The report offers voluminous detail about how global warming, triggered by the use of gas, oil and coal, is hurting every region of the United States, damaging the economy, increasing deaths and boosting human illness and disease.

“Annual losses in some economic sectors are projected to reach hundreds of billions of dollars by the end of the century - more than the current gross domestic product of many U.S. states,” the report says.

In addition to trillions of dollars and lives lost in massive hurricanes and wildfires fueled by a warming planet, Americans won’t have to wait decades to be threatened by climate change, the report makes clear.

“We are seeing the things we said would be happening, happen now in real life,” said one report co-author Katharine Hayhoe of Texas Tech University, speaking to The Associated Press. “As a climate scientist, it is almost surreal.”

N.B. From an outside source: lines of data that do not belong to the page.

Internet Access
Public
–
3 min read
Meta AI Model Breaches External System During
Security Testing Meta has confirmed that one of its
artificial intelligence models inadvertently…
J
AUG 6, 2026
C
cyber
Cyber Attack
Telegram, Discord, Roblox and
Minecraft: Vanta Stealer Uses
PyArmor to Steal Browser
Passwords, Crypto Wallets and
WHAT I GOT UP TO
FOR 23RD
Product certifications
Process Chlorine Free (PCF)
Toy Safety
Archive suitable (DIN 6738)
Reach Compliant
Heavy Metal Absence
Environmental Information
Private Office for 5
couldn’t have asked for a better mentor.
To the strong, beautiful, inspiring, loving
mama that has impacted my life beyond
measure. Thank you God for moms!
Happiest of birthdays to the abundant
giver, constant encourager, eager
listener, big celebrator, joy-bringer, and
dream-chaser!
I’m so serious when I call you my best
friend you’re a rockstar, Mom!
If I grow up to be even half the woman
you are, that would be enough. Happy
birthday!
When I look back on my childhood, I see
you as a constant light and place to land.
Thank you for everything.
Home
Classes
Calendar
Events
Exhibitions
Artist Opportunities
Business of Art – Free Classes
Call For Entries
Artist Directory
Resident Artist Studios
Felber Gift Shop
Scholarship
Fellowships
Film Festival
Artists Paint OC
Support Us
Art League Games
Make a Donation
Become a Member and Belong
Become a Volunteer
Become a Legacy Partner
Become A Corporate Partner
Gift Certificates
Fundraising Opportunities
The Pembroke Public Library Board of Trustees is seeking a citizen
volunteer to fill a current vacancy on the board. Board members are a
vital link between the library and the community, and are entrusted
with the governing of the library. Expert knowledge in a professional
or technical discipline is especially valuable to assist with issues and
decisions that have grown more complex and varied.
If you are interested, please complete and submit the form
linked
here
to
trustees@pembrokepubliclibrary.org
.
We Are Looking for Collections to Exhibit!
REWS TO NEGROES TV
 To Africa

It’s a nightmare made only worse by a president and government leaders who openly scoff at the threat and the irrefutable science explaining it.

But this is a man who openly lies about any number of critical things, including, most recently, that his own government determined a top Saudi official ordered the murder of an American journalist. Americans are endangered not only because Trump so freely lies, but because so many Republican leaders in Congress give him cover or openly support Trump’s fabrications.

Trump is not alone in ignoring or lying about the danger. Right here in Colorado, Republican political leaders and pundits were enraged last week that Colorado will do an end run around an effort by the Trump Administration to stop the government from requiring new cars burn less fossil fuel. The higher fuel-efficiency requirements are an effort to stem global warming and produce less air pollution.

Gov. John Hickenlooper joined 12 other states this summer by ordering cars to meet California fuel consumption standards by 2022. Colorado and other states joined California after Trump ended the same nationwide requirements created by the Obama administration.

Colorado Republican leaders scoffed two weeks ago when a state agency made the adoption formal, saying that Colorado is ceding power to California, and that a bigger worry is cars with bigger sticker prices, even though owners will save the money in fuel consumption.

“An unelected board just unanimously decided to raise the cost of a new car in Colorado an average of $2,110,” Colorado GOP Senate officials said in a tweet. “The working class of Colorado needs relief from the state, not more costly regulations, fees, and taxes.”

The stunning disinformation is a revival of Trump Administration climate-change classics.

The vast majority of Americans and Colorado residents understand the looming danger climate change imposes on all of us.

More than a million Colorado residents now live in areas threatened by wildfires created or worsened by climate change. The livelihoods of millions of rural Colorado residents who make their living in agriculture are at risk as drought and severe weather threaten cattle and farming operations alike. The state’s tourism business, which pumps hundreds of billions of dollars each year into the state economy are also at risk from drought, wildfire and extreme weather.

It’s no longer enough to rebuke the hokum of clods and cons in Washington and the state Capitol. Americans must empower leaders who will take immediate action against the threat.

Anything else is putting our trust in Trump.